Quiet Sunday Night Open Thread
Posted: March 24, 2013 Filed under: just because, open thread, The Media SUCKS | Tags: Anthony Lewis, Cary Grant, Clarence Earl Gideon, Gideon v. Wainwright, Gideon's Trumpet, Grace Kelly, Greg Mitchell, Iraq War, King of the Cat Burglars, Peter Scott, Rothschild giraffe calf, SCOTUS, The Human Fly, The Washington Post, To Catch a Thief, Warren Court 7 CommentsHere’s a feel-good story for a quiet Sunday night:
Rare Rothschild giraffe born at Greenwich conservation center
When a rare, nearly 6-foot-tall giraffe was born Friday morning at the LEO Zoological Conservation Center, she had a crowd waiting for her.
Petal, a 6-year-old Rothschild giraffe — which are classified as endangered — gave birth to a healthy female calf with a group of other giraffes and conservation center staff watching.
“She’s a great mom,” said Marcella Leone, founder and director of the center. “She was very proud, trying to show off her newborn.”
Petal, now a second-time mother, has already bonded with her newborn, who looks like her, with a mix of dark patches broken up by bright cream channels.
There’s a contest to name the newborn, which you can enter here.
LEOZCC is a nonprofit, accredited conservation center and off-site breeding facility specializing in species at risk and conservation-based education programs. The mission of the Lionshare Educational Organization, which manages LEO Zoological Conservation Center, is to inspire conservation leadership by engaging people with wildlife and the natural world.

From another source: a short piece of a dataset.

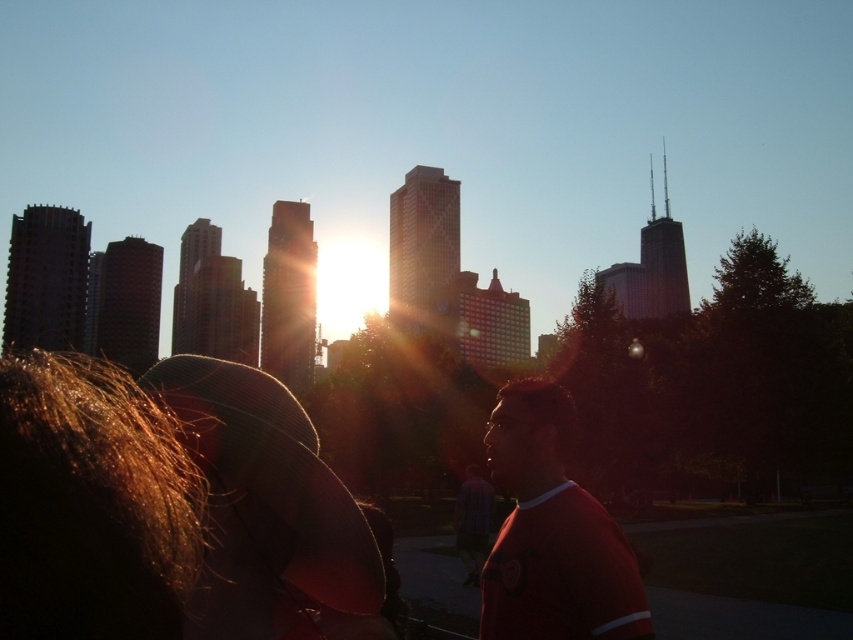 You are a photographer trying to capture the sunset scene. You notice two elements in the foreground, the shiny brown hair at lower left and the red matte shirt at center. Which of these elements appears narrower in your photo?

Here’s a video of the baby giraffe standing up for the very first time.
Isn’t that adorable?
I don’t know if you saw this story at The Daily Beast yesterday: Why Tea Partiers Are Boycotting Fox News
Apparently some Tea Partiers are upset with Fox News for not hammering the Benghazi story anymore.
“Particularly after the election, Fox keeps turning to the left,” said Stan Hjerlied, 75, of Fort Collins, Colo., and a participant in the boycott. He pointed to an interview Fox News CEO Roger Ailes gave after the election in which he said that the Republican Party and Fox News need to modernize, especially around immigration. “So we are really losing our only conservative network.”
The three-day boycott lasted Thursday morning through Sunday morning, and is the second time this group of activists have gone Fox-free in an effort to steer the coverage. Organizers say a two-day boycott earlier this month knocked 20 percent off of the network’s regular viewership. (A Daily Beast analysis of the same data showed that the boycott had little effect.) […]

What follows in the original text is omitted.